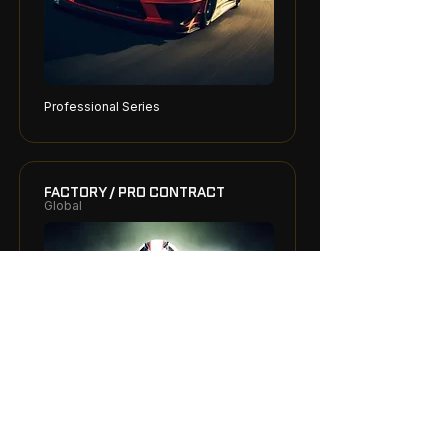
Professional Series
FACTORY / PRO CONTRACT
Global
Elite / Top Tier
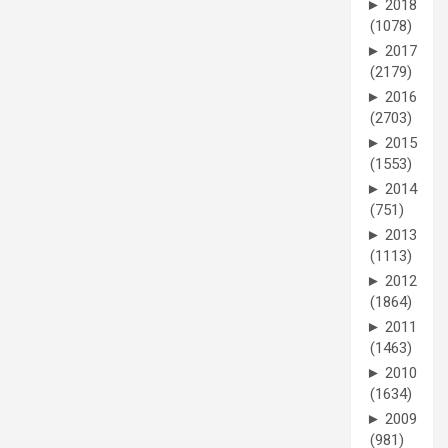
►
2018
(1078)
►
2017
(2179)
►
2016
(2703)
►
2015
(1553)
►
2014
(751)
►
2013
(1113)
►
2012
(1864)
►
2011
(1463)
►
2010
(1634)
►
2009
(981)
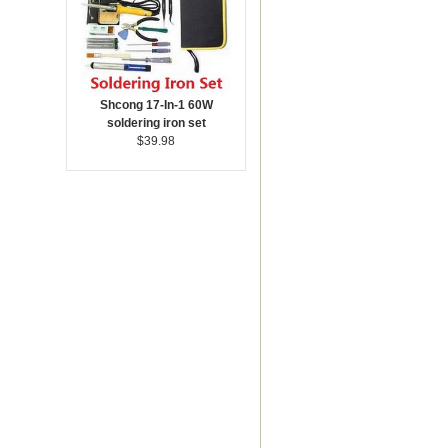
Shcong 17-In-1 60W
soldering iron set
$39.98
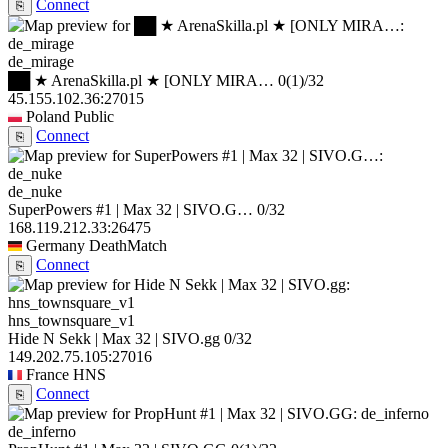
Connect
⎘
de_mirage
██ ★ ArenaSkilla.pl ★ [ONLY MIRA…
0
(1)
/32
45.155.102.36:27015
Poland
Public
Connect
⎘
de_nuke
SuperPowers #1 | Max 32 | SIVO.G…
0/32
168.119.212.33:26475
Germany
DeathMatch
Connect
⎘
hns_townsquare_v1
Hide N Sekk | Max 32 | SIVO.gg
0/32
149.202.75.105:27016
France
HNS
Connect
⎘
de_inferno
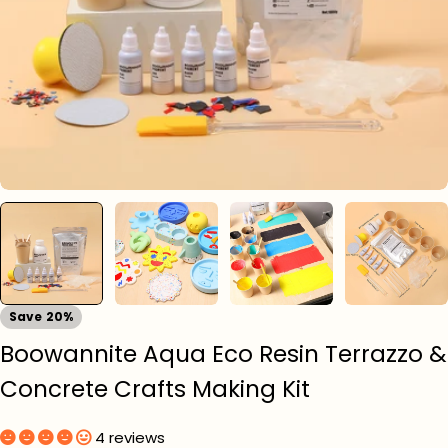
Save
20%
Boowannite Aqua Eco Resin Terrazzo &
Concrete Crafts Making Kit
4 reviews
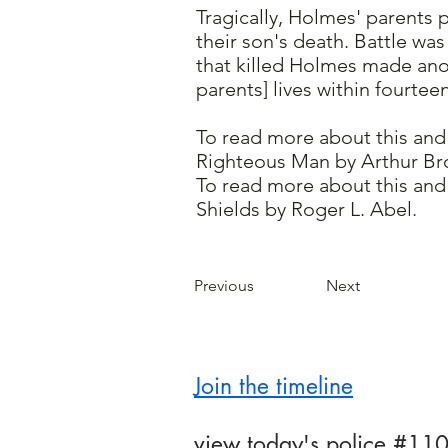
Tragically, Holmes' parents 
their son's death. Battle wa
that killed Holmes made ano
parents] lives within fourte
To read more about this and
Righteous Man by Arthur Br
To read more about this and 
Shields by Roger L. Abel.
Previous
Next
Join the timeline
view today's police #110B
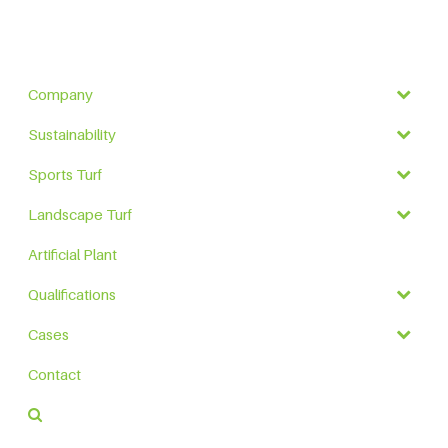
Company
Sustainability
Sports Turf
Landscape Turf
Artificial Plant
Qualifications
Cases
Contact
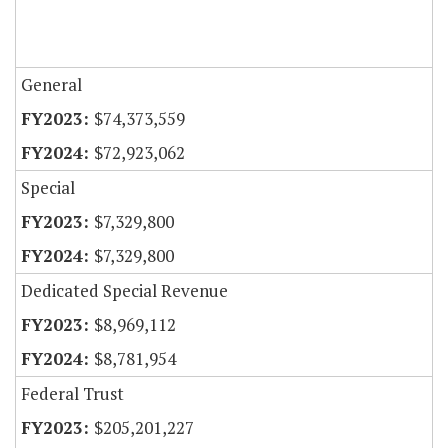
General
$74,373,559
$72,923,062
Special
$7,329,800
$7,329,800
Dedicated Special Revenue
$8,969,112
$8,781,954
Federal Trust
$205,201,227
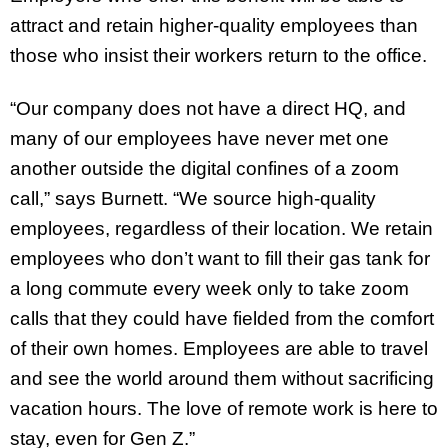
attract and retain higher-quality employees than
those who insist their workers return to the office.
“Our company does not have a direct HQ, and
many of our employees have never met one
another outside the digital confines of a zoom
call,” says Burnett. “We source high-quality
employees, regardless of their location. We retain
employees who don’t want to fill their gas tank for
a long commute every week only to take zoom
calls that they could have fielded from the comfort
of their own homes. Employees are able to travel
and see the world around them without sacrificing
vacation hours. The love of remote work is here to
stay, even for Gen Z.”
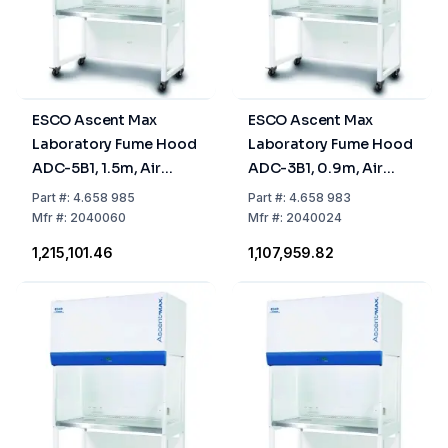
ESCO Ascent Max
ESCO Ascent Max
Laboratory Fume Hood
Laboratory Fume Hood
ADC-5B1, 1.5m, Air
ADC-3B1, 0.9m, Air
Circulation, Activated
Circulation, Activated
Part
#:
4.658 985
Part
#:
4.658 983
Carbon Filter
Carbon Filter
Mfr
#:
2040060
Mfr
#:
2040024
₹1,215,101.46
₹1,107,959.82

----

Your task is to restate every record word for word. Omit all pictures.

## Output for this exercise
Professional Series
FACTORY / PRO CONTRACT
Global
Elite / Top Tier
►
2018
(1078)
►
2017
(2179)
►
2016
(2703)
►
2015
(1553)
►
2014
(751)
►
2013
(1113)
►
2012
(1864)
►
2011
(1463)
►
2010
(1634)
►
2009
(981)
Shcong 17-In-1 60W
soldering iron set
$39.98
Connect
⎘
de_mirage
██ ★ ArenaSkilla.pl ★ [ONLY MIRA…
0
(1)
/32
45.155.102.36:27015
Poland
Public
Connect
⎘
de_nuke
SuperPowers #1 | Max 32 | SIVO.G…
0/32
168.119.212.33:26475
Germany
DeathMatch
Connect
⎘
hns_townsquare_v1
Hide N Sekk | Max 32 | SIVO.gg
0/32
149.202.75.105:27016
France
HNS
Connect
⎘
de_inferno
Save
20%
Boowannite Aqua Eco Resin Terrazzo &
Concrete Crafts Making Kit
4 reviews
Tragically, Holmes' parents 
their son's death. Battle wa
that killed Holmes made ano
parents] lives within fourte
To read more about this and
Righteous Man by Arthur Br
To read more about this and 
Shields by Roger L. Abel.
Previous
Next
Join the timeline
view today's police #110B
Company
Sustainability
Sports Turf
Landscape Turf
Artificial Plant
Qualifications
Cases
Contact
General
$74,373,559
$72,923,062
Special
$7,329,800
$7,329,800
Dedicated Special Revenue
$8,969,112
$8,781,954
Federal Trust
$205,201,227
attract and retain higher-quality employees than
those who insist their workers return to the office.
“Our company does not have a direct HQ, and
many of our employees have never met one
another outside the digital confines of a zoom
call,” says Burnett. “We source high-quality
employees, regardless of their location. We retain
employees who don’t want to fill their gas tank for
a long commute every week only to take zoom
calls that they could have fielded from the comfort
of their own homes. Employees are able to travel
and see the world around them without sacrificing
vacation hours. The love of remote work is here to
stay, even for Gen Z.”
ESCO Ascent Max
ESCO Ascent Max
Laboratory Fume Hood
Laboratory Fume Hood
ADC-5B1, 1.5m, Air
ADC-3B1, 0.9m, Air
Circulation, Activated
Circulation, Activated
Part
#:
4.658 985
Part
#:
4.658 983
Carbon Filter
Carbon Filter
Mfr
#:
2040060
Mfr
#:
2040024
₹1,215,101.46
₹1,107,959.82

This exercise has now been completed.